A: I was drawn to the field of proton therapy because it has great potential to significantly improve the outcome of cancer treatment. I’ve dedicated the last 15 years to developing and introducing novel technology in radiotherapy, with a focus on improving tumor control and reducing side effects. That’s why I’m delighted to help establish a Danish national center for proton therapy at Aarhus, which is currently under construction. The center will include Varian’s ProBeam® system, with three 360 degree rotational gantry rooms, and a research room with a horizontal beam. Once its doors open, the DCPT will treat up to 1,200 patients annually.
Q: What triggered your research interest in proton therapy?
A: The physical advantages of the proton beam hold great potential for improving the therapeutic ratio, but there are insufficient clinical outcome data for many of the potential indications. My attraction to clinical proton therapy research grew out of this dilemma, which is both a great challenge and opportunity. Denmark has a unique opportunity to perform clinical research in proton therapy because we have a national referral base, and the treatment will be free of charge for patients. In addition, we have well-functioning multidisciplinary cancer groups that collaborate nationally and internationally.
Q: Are there any personal experiences that might have influenced your interest?
A: I think the changes I’ve seen over the last 15 years have greatly influenced my interest in proton therapy research. As an active participant in the major growth of radiation oncology in Denmark, I’ve seen radiation oncology change from a field with outdated equipment and long waiting lists to a state-of-the-art treatment method with the most advanced technology and no waiting lists, due to a greater investment in and political focus on radiation oncology. As president of the Danish Society for Clinical Oncology, I had the opportunity to work with the administrative system in Denmark and to help advocate for this change in radiation oncology. Drawing on my experience as Director of the National Center for Interventional Research in Radiation Oncology (CIRRO), I have also learned how important it is to collaborate across disciplines, specialties, and departments to further proton therapy research.
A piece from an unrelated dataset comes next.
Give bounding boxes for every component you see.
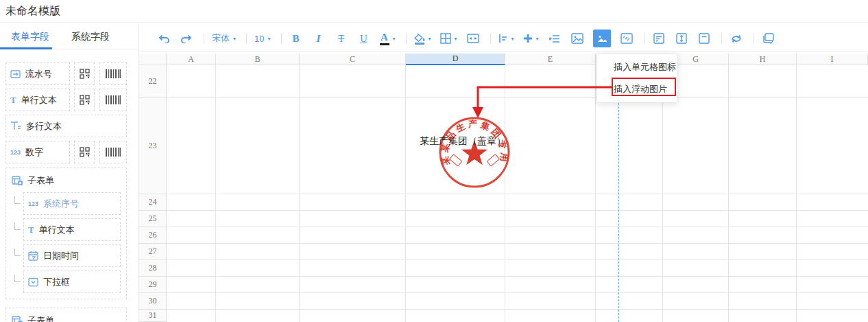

Q: What makes your approach to proton therapy research unique?
A: The unique feature of the Danish Center for Particle Therapy is that it will be a public, national research center, offering proton therapy free of charge to all relevant Danish patients. We will have the unique opportunity to treat the majority of patients in clinical trials, which will help us create the evidence-base needed for new proton therapy indications. We will select the most appropriate patients based on a systematic comparison of photon vs. proton dose planning and risk of morbidity. Current clinical research activities are focused on collecting and analyzing the dose-volume relationships for conventional photon-based radiotherapy, including patient reported outcomes (PROM), in the national collaborative tumor groups. This data will subsequently be used for large-scale comparative dose planning studies, so we can select the right patients for proton therapy trials.
Q: What makes proton therapy research exciting today?
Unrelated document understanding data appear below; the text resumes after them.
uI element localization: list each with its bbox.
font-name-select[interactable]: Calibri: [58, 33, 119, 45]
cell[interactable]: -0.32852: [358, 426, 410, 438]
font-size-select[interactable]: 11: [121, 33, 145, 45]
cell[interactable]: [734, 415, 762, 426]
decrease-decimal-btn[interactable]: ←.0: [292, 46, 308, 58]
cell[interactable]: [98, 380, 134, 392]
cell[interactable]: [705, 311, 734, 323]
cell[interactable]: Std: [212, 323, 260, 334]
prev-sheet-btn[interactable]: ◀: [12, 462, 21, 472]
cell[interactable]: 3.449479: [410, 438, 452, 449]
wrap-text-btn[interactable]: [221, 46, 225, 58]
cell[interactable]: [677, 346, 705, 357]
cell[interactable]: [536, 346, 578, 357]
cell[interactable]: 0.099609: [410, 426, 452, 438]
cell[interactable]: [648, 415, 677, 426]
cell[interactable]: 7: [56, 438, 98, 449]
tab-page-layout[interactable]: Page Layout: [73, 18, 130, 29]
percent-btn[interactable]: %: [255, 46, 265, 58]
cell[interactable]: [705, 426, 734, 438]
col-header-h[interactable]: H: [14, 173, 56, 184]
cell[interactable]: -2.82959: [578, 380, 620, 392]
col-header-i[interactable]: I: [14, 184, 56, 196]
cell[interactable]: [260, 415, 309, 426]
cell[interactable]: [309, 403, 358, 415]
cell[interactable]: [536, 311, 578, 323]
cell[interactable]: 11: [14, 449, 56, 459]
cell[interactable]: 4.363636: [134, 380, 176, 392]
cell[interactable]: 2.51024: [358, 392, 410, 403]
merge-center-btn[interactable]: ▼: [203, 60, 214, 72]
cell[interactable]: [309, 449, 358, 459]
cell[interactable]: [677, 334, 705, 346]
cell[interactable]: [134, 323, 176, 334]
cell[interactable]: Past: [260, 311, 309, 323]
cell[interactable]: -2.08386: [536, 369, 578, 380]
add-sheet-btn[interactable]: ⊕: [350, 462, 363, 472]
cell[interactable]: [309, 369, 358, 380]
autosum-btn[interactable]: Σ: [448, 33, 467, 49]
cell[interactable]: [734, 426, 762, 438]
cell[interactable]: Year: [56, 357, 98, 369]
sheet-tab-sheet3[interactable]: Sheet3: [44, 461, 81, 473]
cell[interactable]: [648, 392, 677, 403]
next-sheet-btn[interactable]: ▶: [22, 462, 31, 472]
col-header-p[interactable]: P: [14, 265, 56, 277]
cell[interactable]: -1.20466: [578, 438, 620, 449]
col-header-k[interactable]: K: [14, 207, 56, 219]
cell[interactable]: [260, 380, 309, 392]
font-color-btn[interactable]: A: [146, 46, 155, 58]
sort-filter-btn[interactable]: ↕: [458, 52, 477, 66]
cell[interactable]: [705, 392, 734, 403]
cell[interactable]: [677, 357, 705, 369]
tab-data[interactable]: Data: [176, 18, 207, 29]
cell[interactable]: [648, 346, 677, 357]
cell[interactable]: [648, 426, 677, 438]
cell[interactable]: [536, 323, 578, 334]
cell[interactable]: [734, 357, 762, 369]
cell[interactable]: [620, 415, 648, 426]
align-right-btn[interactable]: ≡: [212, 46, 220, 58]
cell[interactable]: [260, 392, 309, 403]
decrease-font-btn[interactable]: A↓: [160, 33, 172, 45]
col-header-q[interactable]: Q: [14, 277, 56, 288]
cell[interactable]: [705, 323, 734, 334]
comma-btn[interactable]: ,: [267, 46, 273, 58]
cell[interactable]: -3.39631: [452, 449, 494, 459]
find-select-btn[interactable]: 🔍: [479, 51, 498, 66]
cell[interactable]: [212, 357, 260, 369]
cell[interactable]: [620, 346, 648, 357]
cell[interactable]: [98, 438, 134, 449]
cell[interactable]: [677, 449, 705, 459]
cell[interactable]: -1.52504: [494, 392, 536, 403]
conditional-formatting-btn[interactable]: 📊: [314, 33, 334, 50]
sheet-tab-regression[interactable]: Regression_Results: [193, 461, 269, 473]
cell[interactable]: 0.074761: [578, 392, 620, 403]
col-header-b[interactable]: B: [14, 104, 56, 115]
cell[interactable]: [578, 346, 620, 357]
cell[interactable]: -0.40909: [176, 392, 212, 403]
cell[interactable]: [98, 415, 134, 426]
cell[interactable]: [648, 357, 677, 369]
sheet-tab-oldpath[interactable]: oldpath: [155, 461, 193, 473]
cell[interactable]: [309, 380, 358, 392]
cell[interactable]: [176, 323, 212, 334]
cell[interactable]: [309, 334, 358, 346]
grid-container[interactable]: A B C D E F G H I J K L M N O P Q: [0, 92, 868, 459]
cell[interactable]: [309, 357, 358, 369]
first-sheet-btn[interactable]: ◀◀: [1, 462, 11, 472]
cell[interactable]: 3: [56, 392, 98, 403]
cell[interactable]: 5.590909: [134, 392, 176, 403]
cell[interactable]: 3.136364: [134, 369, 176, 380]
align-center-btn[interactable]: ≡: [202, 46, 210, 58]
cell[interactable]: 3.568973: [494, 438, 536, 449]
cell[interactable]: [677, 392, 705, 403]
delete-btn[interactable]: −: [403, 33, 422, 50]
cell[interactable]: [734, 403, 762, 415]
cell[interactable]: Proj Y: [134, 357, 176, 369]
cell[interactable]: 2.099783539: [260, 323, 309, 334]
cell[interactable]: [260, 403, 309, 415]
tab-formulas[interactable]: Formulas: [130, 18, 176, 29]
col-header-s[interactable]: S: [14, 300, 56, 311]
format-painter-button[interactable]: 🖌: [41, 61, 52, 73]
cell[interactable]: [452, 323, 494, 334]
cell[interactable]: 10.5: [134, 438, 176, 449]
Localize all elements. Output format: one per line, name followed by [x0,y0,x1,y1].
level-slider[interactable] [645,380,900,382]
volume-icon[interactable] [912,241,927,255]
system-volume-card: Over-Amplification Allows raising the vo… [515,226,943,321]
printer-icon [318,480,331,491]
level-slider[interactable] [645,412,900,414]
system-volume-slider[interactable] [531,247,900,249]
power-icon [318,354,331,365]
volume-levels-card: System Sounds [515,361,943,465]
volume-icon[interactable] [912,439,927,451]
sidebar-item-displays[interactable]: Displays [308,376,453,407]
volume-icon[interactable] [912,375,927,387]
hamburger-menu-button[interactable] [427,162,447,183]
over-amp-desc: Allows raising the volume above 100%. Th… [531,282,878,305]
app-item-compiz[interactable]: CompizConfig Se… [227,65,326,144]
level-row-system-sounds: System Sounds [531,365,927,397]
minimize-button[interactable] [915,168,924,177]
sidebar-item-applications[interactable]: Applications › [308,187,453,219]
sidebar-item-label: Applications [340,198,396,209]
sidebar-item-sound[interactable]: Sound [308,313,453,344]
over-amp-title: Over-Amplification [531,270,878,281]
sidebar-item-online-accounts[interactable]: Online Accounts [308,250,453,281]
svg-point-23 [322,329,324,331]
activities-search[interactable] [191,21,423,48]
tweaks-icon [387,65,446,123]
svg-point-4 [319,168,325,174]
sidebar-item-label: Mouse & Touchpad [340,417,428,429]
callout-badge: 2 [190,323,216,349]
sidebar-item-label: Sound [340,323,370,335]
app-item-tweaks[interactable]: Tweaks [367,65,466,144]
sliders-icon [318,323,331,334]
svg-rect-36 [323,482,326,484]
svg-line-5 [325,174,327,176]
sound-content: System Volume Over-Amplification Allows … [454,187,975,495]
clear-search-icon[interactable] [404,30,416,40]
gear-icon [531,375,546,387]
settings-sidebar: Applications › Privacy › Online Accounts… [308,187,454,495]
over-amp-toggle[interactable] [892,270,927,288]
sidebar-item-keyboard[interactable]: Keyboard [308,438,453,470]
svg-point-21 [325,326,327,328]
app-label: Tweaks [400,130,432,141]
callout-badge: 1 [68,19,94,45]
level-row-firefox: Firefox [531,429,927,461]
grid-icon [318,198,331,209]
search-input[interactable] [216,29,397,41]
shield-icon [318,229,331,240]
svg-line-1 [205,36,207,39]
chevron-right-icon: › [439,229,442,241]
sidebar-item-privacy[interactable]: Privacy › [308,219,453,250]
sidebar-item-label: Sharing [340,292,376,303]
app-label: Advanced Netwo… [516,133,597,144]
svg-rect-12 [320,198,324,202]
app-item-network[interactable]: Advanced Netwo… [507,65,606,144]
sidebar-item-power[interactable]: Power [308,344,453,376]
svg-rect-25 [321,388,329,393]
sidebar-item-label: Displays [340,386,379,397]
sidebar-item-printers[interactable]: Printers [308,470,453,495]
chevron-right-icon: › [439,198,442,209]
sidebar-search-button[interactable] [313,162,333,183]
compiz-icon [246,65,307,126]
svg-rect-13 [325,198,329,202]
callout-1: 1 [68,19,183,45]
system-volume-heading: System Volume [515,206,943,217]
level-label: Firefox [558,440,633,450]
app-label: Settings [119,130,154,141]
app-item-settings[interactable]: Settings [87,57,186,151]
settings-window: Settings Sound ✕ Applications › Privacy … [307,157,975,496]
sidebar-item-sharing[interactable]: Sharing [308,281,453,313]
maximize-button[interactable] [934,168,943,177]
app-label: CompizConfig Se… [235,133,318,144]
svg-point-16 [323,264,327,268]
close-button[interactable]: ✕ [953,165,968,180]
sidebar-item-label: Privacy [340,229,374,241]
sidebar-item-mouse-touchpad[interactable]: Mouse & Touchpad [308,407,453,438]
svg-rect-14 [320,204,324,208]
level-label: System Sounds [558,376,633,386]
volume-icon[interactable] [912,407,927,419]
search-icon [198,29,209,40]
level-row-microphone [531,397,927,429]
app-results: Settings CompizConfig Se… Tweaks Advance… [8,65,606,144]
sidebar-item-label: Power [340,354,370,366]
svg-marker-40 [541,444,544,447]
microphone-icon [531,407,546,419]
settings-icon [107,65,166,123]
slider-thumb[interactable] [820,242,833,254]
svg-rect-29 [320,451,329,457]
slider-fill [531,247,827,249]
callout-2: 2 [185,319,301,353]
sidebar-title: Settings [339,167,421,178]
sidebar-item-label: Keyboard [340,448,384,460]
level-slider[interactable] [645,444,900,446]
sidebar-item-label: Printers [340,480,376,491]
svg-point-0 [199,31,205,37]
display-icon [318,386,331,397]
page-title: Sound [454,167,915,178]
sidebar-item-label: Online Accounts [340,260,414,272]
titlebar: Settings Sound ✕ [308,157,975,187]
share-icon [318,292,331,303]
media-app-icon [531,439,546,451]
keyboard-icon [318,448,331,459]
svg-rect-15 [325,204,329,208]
A: Proton therapy is a cutting-edge technology with a clear potential to significantly improve the outcome of cancer treatment, but there are so many unsolved questions waiting to be addressed in a translational and clinical research setting. With the opening of the Danish Center for Particle Therapy, we look forward to solving many of these questions through research focused on areas such as the details of the relative biological effectiveness (RBE), motion mitigation strategies as well as image guidance, adaptation, and automation. By bringing technical innovation to proton therapy, we anticipate greatly improving radiotherapy care in Denmark.